Green shook his head wearily, sad that Max had risen to the bait so easily. He let go of Bracken’s arm and ran his hands through his tangled hair.
“I’m healing my brother,” he said succinctly, and Bracken held out his whole hand and wiggled his fingers. “And, mortal, your understanding of us is not the issue here. What’s at issue is what happened, and you’re obviously ignorant, so I’m going to ask the only coherent being in the room.”
“It was the damnedest thing,” Bracken said, glad for his moment to talk. “She was telling Uptight Bumfuck here about her attack….” He looked away, unhappy. “It was hard. It was hard for her. It was hard for me to watch. I wrapped my arms around her to comfort her, and… I felt a sort of static thing… like a cloud gathering lightning. Then….” Bracken’s mouth, which held a fell and grim line just as a matter of his own warrior’s character, took on an even leaner twist. “Well, even Cop-fuck here can have a moment of compassion. He touched her hand while I was holding her… and….”

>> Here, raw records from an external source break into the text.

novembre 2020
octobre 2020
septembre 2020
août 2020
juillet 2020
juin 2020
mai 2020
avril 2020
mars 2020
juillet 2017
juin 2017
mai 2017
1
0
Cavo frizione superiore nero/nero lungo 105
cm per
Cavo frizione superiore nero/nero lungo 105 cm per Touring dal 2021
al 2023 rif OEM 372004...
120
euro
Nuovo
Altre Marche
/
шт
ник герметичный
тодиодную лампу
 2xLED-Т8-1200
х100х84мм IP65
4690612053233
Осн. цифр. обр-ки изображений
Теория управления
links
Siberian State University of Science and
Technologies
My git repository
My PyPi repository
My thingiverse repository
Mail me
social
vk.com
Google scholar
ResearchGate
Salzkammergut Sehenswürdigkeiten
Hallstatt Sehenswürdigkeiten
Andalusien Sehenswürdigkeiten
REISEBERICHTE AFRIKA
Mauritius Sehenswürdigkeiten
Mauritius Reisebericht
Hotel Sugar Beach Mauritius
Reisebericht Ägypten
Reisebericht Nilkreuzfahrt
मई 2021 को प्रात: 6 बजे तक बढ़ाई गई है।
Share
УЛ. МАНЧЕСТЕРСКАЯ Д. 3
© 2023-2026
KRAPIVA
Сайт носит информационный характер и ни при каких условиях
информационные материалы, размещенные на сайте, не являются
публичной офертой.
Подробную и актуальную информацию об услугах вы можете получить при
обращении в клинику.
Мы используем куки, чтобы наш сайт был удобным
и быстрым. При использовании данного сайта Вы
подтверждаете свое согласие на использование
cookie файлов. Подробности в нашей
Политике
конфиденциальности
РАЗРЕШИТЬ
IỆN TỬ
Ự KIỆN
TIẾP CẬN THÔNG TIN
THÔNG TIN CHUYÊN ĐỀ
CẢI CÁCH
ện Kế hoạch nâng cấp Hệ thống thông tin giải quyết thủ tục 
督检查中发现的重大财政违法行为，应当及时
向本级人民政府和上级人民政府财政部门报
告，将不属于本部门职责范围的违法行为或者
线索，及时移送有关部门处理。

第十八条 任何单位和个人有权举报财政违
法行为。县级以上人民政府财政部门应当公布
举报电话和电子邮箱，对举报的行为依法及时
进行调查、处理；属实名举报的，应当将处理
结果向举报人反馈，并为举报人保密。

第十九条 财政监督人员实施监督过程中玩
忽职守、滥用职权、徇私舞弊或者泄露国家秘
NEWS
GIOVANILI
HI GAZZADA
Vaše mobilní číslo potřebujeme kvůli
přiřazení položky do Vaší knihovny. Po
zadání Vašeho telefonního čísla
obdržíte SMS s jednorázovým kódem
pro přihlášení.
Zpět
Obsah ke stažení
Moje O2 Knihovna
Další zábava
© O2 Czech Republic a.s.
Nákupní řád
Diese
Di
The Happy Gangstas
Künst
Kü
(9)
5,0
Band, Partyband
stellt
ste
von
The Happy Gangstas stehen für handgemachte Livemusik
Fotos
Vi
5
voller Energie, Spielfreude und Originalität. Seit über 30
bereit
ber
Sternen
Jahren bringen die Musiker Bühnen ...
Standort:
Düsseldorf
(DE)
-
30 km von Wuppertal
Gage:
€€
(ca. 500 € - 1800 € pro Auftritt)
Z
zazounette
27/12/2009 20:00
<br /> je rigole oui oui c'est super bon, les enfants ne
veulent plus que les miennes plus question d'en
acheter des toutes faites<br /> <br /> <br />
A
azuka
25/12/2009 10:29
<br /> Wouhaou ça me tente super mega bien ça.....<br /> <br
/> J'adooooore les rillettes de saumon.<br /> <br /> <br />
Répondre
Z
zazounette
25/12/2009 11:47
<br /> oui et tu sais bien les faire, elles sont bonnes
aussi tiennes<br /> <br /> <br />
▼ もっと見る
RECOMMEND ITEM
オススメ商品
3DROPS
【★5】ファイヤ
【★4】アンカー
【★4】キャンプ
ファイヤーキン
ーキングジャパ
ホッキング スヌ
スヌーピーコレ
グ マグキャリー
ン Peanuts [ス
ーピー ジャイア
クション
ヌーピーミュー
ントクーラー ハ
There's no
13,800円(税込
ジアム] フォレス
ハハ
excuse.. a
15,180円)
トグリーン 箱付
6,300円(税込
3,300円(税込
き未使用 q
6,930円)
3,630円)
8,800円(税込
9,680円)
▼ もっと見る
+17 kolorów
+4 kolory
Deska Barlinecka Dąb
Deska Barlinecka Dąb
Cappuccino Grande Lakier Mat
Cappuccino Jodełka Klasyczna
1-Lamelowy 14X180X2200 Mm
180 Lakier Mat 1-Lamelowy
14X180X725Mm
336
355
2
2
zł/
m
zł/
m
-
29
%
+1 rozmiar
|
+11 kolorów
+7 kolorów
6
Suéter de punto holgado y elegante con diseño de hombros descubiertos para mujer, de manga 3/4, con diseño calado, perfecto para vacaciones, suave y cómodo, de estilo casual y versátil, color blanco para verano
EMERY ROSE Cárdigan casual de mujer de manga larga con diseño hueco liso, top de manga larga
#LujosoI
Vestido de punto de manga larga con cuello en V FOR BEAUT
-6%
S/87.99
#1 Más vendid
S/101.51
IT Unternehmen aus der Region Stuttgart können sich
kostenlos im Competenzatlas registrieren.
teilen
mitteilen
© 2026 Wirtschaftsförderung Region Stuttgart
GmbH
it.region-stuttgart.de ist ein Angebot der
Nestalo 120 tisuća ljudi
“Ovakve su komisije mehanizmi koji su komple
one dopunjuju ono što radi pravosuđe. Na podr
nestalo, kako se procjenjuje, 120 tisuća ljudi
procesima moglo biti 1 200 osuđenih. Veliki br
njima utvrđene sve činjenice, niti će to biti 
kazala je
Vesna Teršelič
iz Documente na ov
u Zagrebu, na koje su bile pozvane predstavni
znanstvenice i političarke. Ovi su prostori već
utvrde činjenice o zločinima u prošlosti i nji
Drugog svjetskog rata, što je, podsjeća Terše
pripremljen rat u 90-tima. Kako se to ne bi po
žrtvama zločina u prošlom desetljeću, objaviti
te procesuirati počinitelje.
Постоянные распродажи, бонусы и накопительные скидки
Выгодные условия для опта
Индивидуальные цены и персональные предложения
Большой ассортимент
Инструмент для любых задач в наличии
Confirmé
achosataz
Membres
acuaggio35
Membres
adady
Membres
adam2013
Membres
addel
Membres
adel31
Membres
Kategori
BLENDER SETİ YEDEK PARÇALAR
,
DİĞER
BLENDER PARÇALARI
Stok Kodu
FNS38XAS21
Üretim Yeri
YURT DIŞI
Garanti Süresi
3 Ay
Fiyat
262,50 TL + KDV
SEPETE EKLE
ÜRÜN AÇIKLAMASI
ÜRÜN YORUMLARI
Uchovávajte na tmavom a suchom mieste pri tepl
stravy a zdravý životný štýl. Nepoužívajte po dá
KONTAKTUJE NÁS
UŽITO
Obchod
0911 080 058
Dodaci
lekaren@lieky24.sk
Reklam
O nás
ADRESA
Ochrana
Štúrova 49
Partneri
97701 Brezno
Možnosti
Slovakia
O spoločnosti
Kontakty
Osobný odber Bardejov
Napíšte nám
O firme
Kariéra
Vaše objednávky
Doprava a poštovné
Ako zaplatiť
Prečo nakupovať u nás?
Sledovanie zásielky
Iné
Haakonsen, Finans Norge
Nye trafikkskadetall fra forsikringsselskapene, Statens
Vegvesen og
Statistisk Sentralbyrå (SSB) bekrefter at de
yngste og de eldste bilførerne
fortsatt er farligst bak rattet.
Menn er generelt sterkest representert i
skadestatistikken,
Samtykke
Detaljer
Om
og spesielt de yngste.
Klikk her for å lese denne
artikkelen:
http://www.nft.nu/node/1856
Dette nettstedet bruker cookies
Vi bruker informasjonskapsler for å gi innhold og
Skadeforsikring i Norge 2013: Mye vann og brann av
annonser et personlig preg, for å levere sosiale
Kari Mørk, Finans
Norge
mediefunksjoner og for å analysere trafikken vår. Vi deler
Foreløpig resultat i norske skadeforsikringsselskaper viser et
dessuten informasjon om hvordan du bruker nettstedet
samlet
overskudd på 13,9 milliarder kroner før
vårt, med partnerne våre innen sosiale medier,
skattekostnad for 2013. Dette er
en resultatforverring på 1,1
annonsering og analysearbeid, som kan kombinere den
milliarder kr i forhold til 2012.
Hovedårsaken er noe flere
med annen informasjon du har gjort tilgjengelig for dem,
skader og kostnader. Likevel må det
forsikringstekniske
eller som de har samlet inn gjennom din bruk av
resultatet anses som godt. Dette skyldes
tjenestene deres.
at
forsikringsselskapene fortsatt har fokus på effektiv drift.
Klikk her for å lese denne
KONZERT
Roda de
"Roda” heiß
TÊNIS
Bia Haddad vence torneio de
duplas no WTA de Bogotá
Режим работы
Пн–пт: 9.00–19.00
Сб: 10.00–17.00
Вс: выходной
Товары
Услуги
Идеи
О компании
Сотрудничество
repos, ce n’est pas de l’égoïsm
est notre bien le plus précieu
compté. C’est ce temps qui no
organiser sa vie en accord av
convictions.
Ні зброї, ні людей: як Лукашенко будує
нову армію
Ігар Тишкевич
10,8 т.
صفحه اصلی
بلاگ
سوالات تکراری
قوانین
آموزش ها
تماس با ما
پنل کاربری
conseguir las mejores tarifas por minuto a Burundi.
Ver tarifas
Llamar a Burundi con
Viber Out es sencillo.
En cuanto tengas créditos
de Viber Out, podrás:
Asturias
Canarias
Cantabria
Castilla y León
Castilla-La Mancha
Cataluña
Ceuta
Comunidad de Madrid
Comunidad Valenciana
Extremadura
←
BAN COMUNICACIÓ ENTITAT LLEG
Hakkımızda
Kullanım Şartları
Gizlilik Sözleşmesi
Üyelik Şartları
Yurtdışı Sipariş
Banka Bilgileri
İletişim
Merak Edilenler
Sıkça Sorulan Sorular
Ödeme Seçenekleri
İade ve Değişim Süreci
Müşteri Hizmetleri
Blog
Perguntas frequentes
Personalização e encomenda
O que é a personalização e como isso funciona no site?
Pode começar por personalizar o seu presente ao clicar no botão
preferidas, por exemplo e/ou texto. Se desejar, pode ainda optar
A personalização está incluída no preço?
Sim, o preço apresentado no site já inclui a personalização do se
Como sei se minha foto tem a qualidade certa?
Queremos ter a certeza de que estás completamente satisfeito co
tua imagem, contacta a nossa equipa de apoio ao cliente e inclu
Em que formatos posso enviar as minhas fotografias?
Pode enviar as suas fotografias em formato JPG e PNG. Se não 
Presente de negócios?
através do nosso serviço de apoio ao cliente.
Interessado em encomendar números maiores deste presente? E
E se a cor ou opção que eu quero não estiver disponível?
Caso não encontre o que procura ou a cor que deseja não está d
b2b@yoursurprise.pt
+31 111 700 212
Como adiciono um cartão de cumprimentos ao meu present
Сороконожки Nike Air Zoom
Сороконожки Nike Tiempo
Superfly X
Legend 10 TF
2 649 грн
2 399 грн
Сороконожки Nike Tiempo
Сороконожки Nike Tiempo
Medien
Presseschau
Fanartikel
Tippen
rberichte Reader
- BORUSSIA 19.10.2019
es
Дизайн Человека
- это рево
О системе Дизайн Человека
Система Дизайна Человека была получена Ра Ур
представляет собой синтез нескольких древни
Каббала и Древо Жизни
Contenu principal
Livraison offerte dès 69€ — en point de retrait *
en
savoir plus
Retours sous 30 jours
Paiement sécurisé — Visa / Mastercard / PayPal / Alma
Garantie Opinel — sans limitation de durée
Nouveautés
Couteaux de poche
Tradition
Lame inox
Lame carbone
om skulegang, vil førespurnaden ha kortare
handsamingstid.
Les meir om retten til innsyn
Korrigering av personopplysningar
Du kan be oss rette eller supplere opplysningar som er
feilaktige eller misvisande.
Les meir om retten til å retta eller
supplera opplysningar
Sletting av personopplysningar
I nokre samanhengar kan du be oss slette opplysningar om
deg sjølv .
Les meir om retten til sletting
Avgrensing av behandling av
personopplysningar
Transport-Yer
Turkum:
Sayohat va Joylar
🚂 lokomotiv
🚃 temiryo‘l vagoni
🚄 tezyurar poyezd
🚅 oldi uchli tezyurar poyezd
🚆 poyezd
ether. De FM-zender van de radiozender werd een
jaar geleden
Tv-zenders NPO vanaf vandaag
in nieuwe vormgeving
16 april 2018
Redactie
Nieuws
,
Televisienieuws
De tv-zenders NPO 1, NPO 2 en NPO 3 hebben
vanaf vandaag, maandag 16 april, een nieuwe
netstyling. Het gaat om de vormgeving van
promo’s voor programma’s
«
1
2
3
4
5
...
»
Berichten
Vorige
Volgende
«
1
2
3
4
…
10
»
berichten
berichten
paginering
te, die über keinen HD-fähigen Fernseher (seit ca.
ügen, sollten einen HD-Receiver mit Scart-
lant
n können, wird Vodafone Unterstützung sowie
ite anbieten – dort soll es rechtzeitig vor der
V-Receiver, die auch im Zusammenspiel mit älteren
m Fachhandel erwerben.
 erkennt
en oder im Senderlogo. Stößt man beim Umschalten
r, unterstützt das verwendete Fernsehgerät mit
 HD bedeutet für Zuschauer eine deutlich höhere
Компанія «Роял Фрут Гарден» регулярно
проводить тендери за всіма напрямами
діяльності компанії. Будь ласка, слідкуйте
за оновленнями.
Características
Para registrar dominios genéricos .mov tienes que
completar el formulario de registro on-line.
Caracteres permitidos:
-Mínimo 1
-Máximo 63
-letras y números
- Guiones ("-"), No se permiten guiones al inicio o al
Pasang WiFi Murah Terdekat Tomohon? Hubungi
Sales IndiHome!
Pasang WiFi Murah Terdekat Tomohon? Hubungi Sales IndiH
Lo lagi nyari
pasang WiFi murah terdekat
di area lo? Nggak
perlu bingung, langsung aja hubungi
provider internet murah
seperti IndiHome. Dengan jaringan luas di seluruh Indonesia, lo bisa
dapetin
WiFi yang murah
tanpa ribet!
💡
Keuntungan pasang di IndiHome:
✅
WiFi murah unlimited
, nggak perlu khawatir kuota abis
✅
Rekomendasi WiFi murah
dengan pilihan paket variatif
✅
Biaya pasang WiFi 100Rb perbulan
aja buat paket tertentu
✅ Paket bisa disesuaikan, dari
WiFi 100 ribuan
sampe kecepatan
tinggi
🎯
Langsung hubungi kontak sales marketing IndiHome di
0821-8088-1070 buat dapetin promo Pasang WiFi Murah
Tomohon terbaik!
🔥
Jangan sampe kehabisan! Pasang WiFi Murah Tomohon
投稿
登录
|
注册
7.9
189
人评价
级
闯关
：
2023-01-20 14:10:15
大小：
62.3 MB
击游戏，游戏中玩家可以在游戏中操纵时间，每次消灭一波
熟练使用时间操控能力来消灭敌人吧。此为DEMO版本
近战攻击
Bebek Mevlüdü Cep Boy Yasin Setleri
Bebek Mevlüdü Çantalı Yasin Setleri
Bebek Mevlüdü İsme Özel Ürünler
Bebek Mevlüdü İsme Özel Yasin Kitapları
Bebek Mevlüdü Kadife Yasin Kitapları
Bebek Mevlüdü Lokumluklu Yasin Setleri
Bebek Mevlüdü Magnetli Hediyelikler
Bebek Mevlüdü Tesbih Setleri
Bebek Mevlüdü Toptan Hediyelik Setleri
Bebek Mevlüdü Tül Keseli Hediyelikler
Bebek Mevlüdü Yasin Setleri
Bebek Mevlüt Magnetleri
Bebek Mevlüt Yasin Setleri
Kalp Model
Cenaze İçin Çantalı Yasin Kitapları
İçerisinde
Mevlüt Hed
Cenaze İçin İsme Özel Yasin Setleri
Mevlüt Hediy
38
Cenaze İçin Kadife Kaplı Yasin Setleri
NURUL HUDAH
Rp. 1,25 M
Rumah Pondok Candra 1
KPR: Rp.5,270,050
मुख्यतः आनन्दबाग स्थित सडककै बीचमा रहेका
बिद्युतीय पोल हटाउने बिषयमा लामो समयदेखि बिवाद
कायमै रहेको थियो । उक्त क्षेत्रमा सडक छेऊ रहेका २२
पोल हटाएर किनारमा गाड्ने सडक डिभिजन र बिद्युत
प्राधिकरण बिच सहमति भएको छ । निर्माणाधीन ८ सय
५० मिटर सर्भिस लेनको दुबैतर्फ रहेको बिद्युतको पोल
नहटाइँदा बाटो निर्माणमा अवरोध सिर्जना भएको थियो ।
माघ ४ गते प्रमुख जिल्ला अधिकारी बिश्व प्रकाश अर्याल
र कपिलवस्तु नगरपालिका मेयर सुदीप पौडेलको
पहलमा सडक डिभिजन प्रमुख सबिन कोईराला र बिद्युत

“What was it?” Max asked abruptly. Renny hissed at him even in her human form, and he glared back. “And what in the hell is wrong with her?”
“She’s grieving,” Green told him shortly. “Just like Cory, except Renny didn’t have another lover to step in and take up some of that pain, now did she?” With that he turned to Bracken again and was met with a shrug.
“I’ve seen her do it before,” he said, not meeting Green’s eyes. “Except then, she was touching you and Adrian.”
“Ah…,” Green said, and then the full impact hit him, and he fought against the slugged feeling in his solar plexus. It had worked with Green and Adrian
because they had wanted her and loved her, and their emotions buzzed through her like power—power she couldn’t contain. They all knew Max felt an unwilling attraction for their little sorceress, but in order for her to overfill like that, it would have to mean…. Well, hell. There was only one thing it could mean. Taking a deep breath, and feeling bitter and kind at once, he asked, “Even so, Bracken Brine Granite op Crocken?”
Bracken looked away, then back at his leader defiantly. “Even so, leader.”
Green nodded. “As it will,” he conceded. He’d been wishing that she would take another lover—even when Adrian was alive. But Green had thought, in the back of his mind, that she would choose someone unsubstantial. Someone he could ignore or overlook, secure in the knowledge that she would be monogamous if only Green himself could be. But Bracken was not such a man. Bracken would be a real lover if she would take him, someone who would vie for her attention, and she would receive his full concentration in return. Green tried to tell himself that it was all in the nature of the Goddess. She was known for coming to earth in several guises, taking lovers in each guise. Cory was one of the Goddess’s creatures—a sorceress of more power, and more female power, than Green had seen since the Middle Ages. It only followed that she would need more than one lover to match the different parts of her—Green for her kindness and her protectiveness, Bracken for her fierceness and loyalty. It fit. And if he could not relinquish his position as leader to be all to his little mortal goddess, then she would need others to fill what he could not. So, he was a leader, and a healer. Bracken was a warrior, and they could work together to keep her safe.